The point I was getting at, before I got distracted talking about my own tendencies toward hyperbole, was that “Star Wars” is the best thing to ever happen. Not only that, though: I have a hunch that these films contain a map our own galaxy desperately needs. Not a map to the missing Luke Skywalker, hidden inside a plucky BB unit, but a map to show what healing and reconciliation looks like in a world post-Harvey Weinstein/Bill Cosby/Me Too revelations.
That took a turn. I know.
And before I explain, I want to acknowledge that I am a white, straight, cis male who believes that “Star Wars” is, among other things, fun. And to conflate something fun with a serious discussion about painful realities is, well, as a certain gungan I know would put it, “wude.”
That said, I really think this series has something meaningful to say on the subject. As far as I’m concerned, the series is American scripture on the complex subject of redemption and repentance.
Just as rebellions are built on hope, cultures are built on stories. Mythologies. Religion and community. And to me, “Star Wars” is all those things. And like all those things, “Star Wars” is flawed in many respects. The fan community alone can be as toxic as, well, any religious community can be. Passion and dogma (mixed in with your everyday human grossness) even forced one “Star Wars” actor to delete her social media presence in 2018.
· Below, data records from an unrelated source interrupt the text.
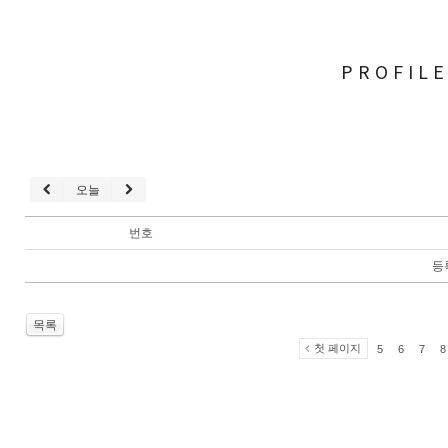
PROFIL
오늘
번호
등
목록
첫 페이지
5
6
7
8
The films themselves are far from perfect (except for “The Last Jedi” and “The Empire Strikes Back,” both of which are very close to perfect). Like the Millennium Falcon itself, the “Star Wars” movies are hunks of junk that despite being rough around the edges in some parts turn out to be exactly what you need. They deserve our love even as they fail to live up to their own potential.
The “Star Wars” filmmakers, too, are flawed. George Lucas is sometimes dishonest about the product and process of his genius (like all religious founders before him). He has, let’s say, a bit of an ego, like all of us, and it infects what he has put into the world. (Most egregiously, perhaps, is his claim that Darth Vader was always planned to be Luke Skywalker’s father, a claim which falls apart from myriad evidence from the time the original films were being made.)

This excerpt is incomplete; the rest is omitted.